My last blog ended thus…’with the parchment, ink and quill ready, the scribe could start work on the text.’
Anyone who has seen early manuscripts will perhaps understand the bewildering number and diversity of different styles of script there are, but all derive ultimately from the handwriting of the late Roman world. In the Medieval and early Renaissance periods the vast majority of scribes were men; they were monks working in monastery scriptoria. These rooms for writing and illustrating manuscripts were often near the library, if the monastery had one, but there is a scholarly body of thought that there were not actually that many scriptoria and that many scribes worked on their own in their own cells. The scripts they would use (and there might be two, three or four different scribes working on the same book) would be in the style determined at the outset, either by the Abbot or the patron of the work, or both.
The earliest formal codex scripts were majuscule scripts, in which few of the letter-forms contain strokes that project beneath the ruled line or above the headline. Majuscule in time developed into the familiar Gothic script and was used in northern Europe from the 12th through to the 17th century and was in use in Germany until the 20th century. There are many variations of the Gothic script just as there are variations in all other styles. As Gothic script fell out of style in France, the Low Countries and Britain (in Italy, Spain and Greece Gothic was never in vogue; they considered it too barbaric and archaic), there were new styles of handwriting being developed in different regions, mostly based on the uncial and half-uncial style, and of these the most successful was the Caroline Minuscule. Whilst this had elements of the Gothic it was revived by the Italian humanists in a form known as Humanistic Minuscule.

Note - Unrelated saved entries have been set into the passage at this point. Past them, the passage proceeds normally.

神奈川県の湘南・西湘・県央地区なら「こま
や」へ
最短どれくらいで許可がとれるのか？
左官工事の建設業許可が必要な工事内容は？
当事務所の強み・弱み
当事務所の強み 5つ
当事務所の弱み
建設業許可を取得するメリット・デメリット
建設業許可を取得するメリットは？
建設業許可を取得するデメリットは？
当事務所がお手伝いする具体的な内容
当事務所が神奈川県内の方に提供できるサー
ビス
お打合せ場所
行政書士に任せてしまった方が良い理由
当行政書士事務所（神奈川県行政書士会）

Caroline Minuscule is also known as Carolingian script. Two of our own manuscripts held in the Chapter Library at St George’s, SGC LIB MS.4 and SGC LIB MS.5, have good examples of Carolingian script. Once the scribes had completed their writing per vellum leaf to the style and plan agreed at the outset, the spaces remaining were there for the artist to paint directly onto the page his or her miniatures (women artists were making their mark elsewhere away from the monastery). This might be a full-page painting, half-page, foliated borders with flora and fauna, historiated capital letters at the start of chapters, et al.

There was much creativity and high quality artwork amongst the legion of artists throughout Europe and this will be the subject of my next blog.